Fri, Jul 24, 2009 KB DC

It's a very complex issue; exactly what are the IT security requirements that developers and integrators are required to install? There are more than 400 of them in NIST SP 800-53A; but has any techie developer ever seen them? No, only the ISSM/ISSOs and their contractor staff. The techies and their managers choke at them ('You can't expect me to implement all those on this system- there are more of them than our functional requirements!') also, they aren't written in 'requirements' language for a developer to implement, instead they're written in 'policy' language; general enough to apply to any generic system. Also, the Fed C&A staffs are so busy documenting the findings and every test step of the 53A that they have limited or rushed time to work with managemnt or Operations staff to FIX to POA&Ms - or are hesitant to create PoA&Ms for the extra work it'll cause.

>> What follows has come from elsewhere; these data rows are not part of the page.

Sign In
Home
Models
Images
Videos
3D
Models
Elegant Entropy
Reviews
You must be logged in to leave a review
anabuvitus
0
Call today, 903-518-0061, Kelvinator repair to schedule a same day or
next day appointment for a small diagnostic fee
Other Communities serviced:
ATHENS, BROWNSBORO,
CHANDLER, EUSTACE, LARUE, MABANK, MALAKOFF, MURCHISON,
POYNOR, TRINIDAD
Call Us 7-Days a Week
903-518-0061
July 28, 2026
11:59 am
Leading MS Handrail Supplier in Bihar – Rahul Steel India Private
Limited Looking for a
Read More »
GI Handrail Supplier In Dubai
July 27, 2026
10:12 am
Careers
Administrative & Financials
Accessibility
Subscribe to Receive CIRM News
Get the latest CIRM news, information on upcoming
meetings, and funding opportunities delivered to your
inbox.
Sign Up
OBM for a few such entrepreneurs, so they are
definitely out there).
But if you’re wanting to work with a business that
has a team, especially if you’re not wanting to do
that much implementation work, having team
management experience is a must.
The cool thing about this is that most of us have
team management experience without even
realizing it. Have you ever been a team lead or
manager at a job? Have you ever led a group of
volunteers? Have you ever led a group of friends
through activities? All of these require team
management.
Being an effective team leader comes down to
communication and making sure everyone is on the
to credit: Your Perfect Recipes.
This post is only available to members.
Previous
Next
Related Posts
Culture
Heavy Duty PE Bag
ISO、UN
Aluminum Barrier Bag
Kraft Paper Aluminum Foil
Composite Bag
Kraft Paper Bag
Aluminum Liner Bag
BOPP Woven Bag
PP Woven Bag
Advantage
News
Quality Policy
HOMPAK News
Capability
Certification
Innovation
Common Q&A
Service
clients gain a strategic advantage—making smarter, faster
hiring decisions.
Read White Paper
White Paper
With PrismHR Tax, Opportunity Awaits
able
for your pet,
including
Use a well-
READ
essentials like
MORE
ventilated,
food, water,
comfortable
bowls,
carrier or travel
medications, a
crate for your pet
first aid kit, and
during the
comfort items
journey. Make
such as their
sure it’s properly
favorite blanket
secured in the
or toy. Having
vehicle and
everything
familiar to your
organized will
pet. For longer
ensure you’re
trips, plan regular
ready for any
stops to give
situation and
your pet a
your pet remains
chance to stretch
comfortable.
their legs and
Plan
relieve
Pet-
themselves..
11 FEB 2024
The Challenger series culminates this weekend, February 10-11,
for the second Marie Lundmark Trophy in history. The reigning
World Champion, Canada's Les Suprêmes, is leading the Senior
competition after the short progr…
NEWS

Fri, Jul 24, 2009 Federal CIO

We have a simple remedy at our facilities: end users who fail to comply with IA training requirements have network access revoked. Security breaches are treated equally as harshly- workstations are locked down, and if the breach is significant enough the employee is terminated or subject to civilian or UCMJ disciplinary actions. The risk to defense networks is too great to allow workstations not to be locked down for mission essential tasks. Usually, however, a thorough discussion of the real risks to our networks, and the OPSEC and privacy considerations convinces most responsible employees of the need for workplace restrictions- it is a matter of education and understanding. More than once I have had fellow employees thank me for apprising them of the real dangers and taking countermeasures at home to protect themselves. They were under the impression that anti-virus programs were all that were required for protection. Their eyes grew wide as I easily demonstrated how easily I could "own them" through primitive assaults on their computers. All users at my facility are required to sign (non-repudiable) an Acceptable Use Agreement which becomes a legal document if necessary for disciplinary actions. There is no excuse of "I did not know." In my business we provide patient care. For my Information Assurance professionals, that also means we take care of the patients' data, OPSEC sensitive data, and Protected Health Information (PHI) and Personally Identifiable Information (PII). There is no excuse for poor security- it is just a poor Command and Control issue. Fortuitously, I don't have that issue, and I have Command support for enforcement.

Wed, Jul 22, 2009 Uncle Dave Chicago

President Ronald Reagan had it right... when the air traffic controllers went on strike, and they refused the invitation to return to work, he fired them. I'd suggest the same tactic be applied to any government worker who doesn't adhere to the rules; give them a chance to reform. If they don't, take action to fire them. The union will complain, they may go on strike, and if they do, then fire them. There are plenty of talented unemployed folks that would gladly take the job.

Tue, Jul 21, 2009

I'm an attorney who tried very hard to run IT for over 20 years in government and kept running into stone walls from CIO's and Technologists who knew little about people and even less about the business and mission of the agency. They only cared about moving to the next level and usually got asked to leave for incompetence and for not "listening". You need to manage the whole package and not just your own little world when you are a CIO.

Tue, Jul 21, 2009

Until you start holding people responsible for not patching vulnerability and not adhering to security practices, you are not going to see any improvement in IT security. The two major areas that need to be considered are privacy and privileges. Most government IT users think that their government furnished equipment (GFE) is their personal equipment just like at home and they treat it so. As the old saying goes “if I had a dime for every time I heard a word or phrase I would be a millionaire”; that phrase in the IT world is “you can’t do that this is my computer”! The other major area is what the user can or cannot do on GFE. Installing music, changing the background, chatting, all are vectors for attack. The average user should only have enough access and privileges to do their job, nothing more. So lock then down so that they can only do “work” and enforce the rules.